#Human Rights
Target:
Ugandan Embassy in London
Region:
Uganda
Website:
www.uua.org

Support for Ugandan Unitarian’s Fight for LGBT Equality.

The Unitarian Universalist Association of Uganda is preparing to take a strong and courageous stand against the Ugandan government's proposed Anti Homosexuality Bill. This legislation, proposed in the Ugandan Parliament, would criminalize homosexuality and enforce penalties of life imprisonment and capital punishment against gays and lesbians. Their allies would also face drastic punishments.

The UU Church of Kampala is one of the few religious organizations in Uganda that is welcoming and supportive of the LGBT community. In 2008 Unitarian Universalist representatives from America met with both gay and straight Ugandans who offered powerful accounts of the terror that the Ugandan LGBT community faces, and the importance of the congregation's support. This visit occurred many months before the current legislation was proposed.

Ugandan UUs plan to hold a conference on February 14, 2010, to highlight the need for an end to discriminatory treatment of the LGBT population—and their allies—in the country. The Conference also has the following goals:

• To achieve permanent, fundamental, real equality for bisexual, gay, lesbian, and transgender people by affecting fundamental changes in the attitudes of society.

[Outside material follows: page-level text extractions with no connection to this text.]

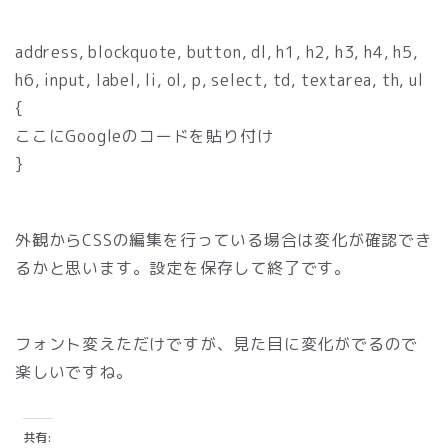
address, blockquote, button, dl, h1, h2, h3, h4, h5,
h6, input, label, li, ol, p, select, td, textarea, th, ul
{
ここにGoogleのコードを貼り付け
}
外観からCSSの編集を行っている場合は変化が確認でき
るかと思います。設定を保存して終了です。
フォント変えただけですが、見た目に変化がでるので
楽しいですね。
共有:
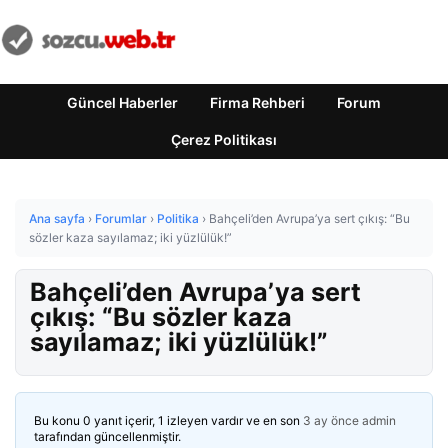
Güncel Haberler
Firma Rehberi
Forum
Çerez Politikası
Ana sayfa
›
Forumlar
›
Politika
›
Bahçeli’den Avrupa’ya sert çıkış: “Bu
sözler kaza sayılamaz; iki yüzlülük!”
Bahçeli’den Avrupa’ya sert
çıkış: “Bu sözler kaza
sayılamaz; iki yüzlülük!”
Bu konu 0 yanıt içerir, 1 izleyen vardır ve en son
3 ay önce
admin
tarafından güncellenmiştir.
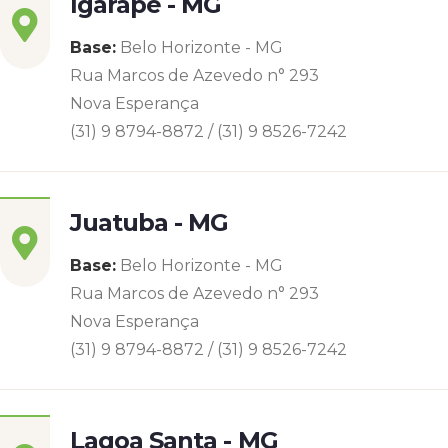
Igarapé - MG
Base:
Belo Horizonte - MG
Rua Marcos de Azevedo n° 293
Nova Esperança
(31) 9 8794-8872 / (31) 9 8526-7242
Juatuba - MG
Base:
Belo Horizonte - MG
Rua Marcos de Azevedo n° 293
Nova Esperança
(31) 9 8794-8872 / (31) 9 8526-7242
Lagoa Santa - MG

• To defeat discriminatory legislation and exclusionary policies and practices.

• To build a strong social movement of LGBT people with a fully representative and activist base.
The conference will include programs about Promoting Equality and Access to Justice, Research, and Lobbying/Advocacy. More than 200 Ugandans from various faith traditions are expected to attend.

UUA President Peter Morales recently wrote,
“Rarely, if ever, has the UU tradition of living our faith been more crucial than it is at this moment. Right now in Uganda we have seen an alarming rise in violence and prejudice toward people who are even assumed to be lesbian, gay, bisexual, or transgender (LGBT). Right now, Ugandan citizens, including members of the Unitarian Universalist Church of Uganda, fear they will be killed because of this growing culture of oppression against LGBT people.”

Two days after this announcement activist David Kato (pictured) was beaten to death. Before his death, he had recently warned that the lives of LGBT people in Uganda were in danger. A newspaper in Uganda had published the names and addresses of people suspected of being LGBT prominently on its front page. An accompanying article with the headline “Hang Them,” called for the death of the people listed.

Kato and several other Ugandan activists sued the paper and won. The Ugandan High Court ordered the newspaper to pay damages and to cease publishing the names of people it believed were gay or lesbian.
Kato was a Ugandan high school teacher who moved to South Africa in the 1990s after coming out. He returned to Uganda to advocate for gay rights, organizing the first gay rights news conference in Kampala. In his mid-40s, Kato had recently installed an alarm system in his house for protection.

The Ugandan Parliament is considering a bill that would condemn some homosexuals to life in prison or death. It has created a new level of fear for the country’s gay population. “The situation remains too dangerous for us to stand idly by,” Morales said.

Members of the Unitarian Universalist Church of Uganda in Kampala are working to protect LGBT people in Uganda, led by the Rev. Mark Kiyimba. “We cannot, in good conscience, allow them to struggle alone,” Morales said. “Even recent anti-bigotry legislation in Uganda will not stop the hatred and violence aimed at the LGBT community.”

I invite you to sign this petition condemning the proposed Anti-Homosexuality Bill and the current spate of persecution being endured by the LBGT Community in Uganda and urging the Ugandan Government to seek to institute laws which will bring about justice and equality to all its people regardless of race, gender or sexuality.

We, the undersigned call upon H.E. Amb. Joan Rwabyomere, Uganda's High Commissioner in London to convey our concern and opposition to the discrimination being endured by members of the LGBT Community in Uganda and the proposed Anti-Homosexuality Bill, to the Ugandan Government.

We would urge the Ugandan Government to introduce equality Laws that guarantee the safety of all Ugandan Citizens regardless of race, gender, religion, sex, sexuality.